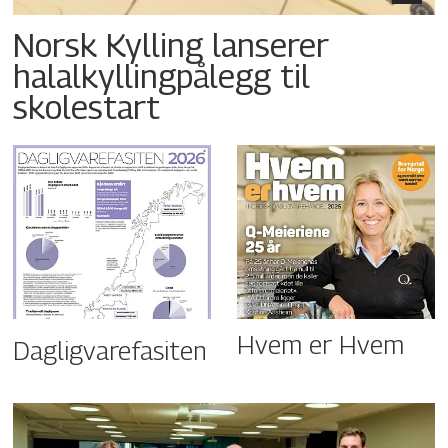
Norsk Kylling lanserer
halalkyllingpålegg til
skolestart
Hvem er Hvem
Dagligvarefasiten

--

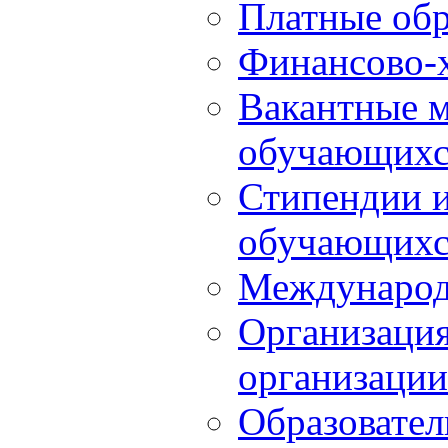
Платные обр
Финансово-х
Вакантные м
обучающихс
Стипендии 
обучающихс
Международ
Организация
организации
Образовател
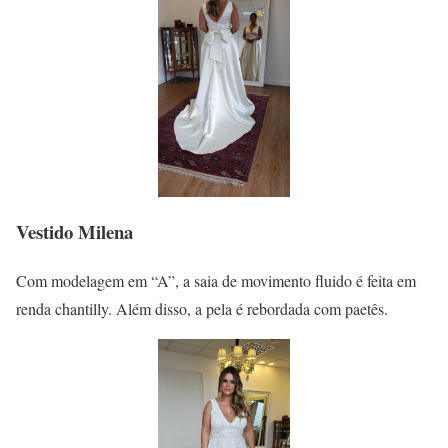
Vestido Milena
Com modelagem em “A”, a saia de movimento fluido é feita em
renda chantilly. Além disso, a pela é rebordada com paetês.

--

**What you have to do**
Return word for word the lines of the listing above, starting at the line with "Образовател" and ending at the line with "renda chantilly. Além", both included. Pictures do not belong in the copy.

**Problem solution**
Образовател
Vestido Milena
Com modelagem em “A”, a saia de movimento fluido é feita em
renda chantilly. Além disso, a pela é rebordada com paetês.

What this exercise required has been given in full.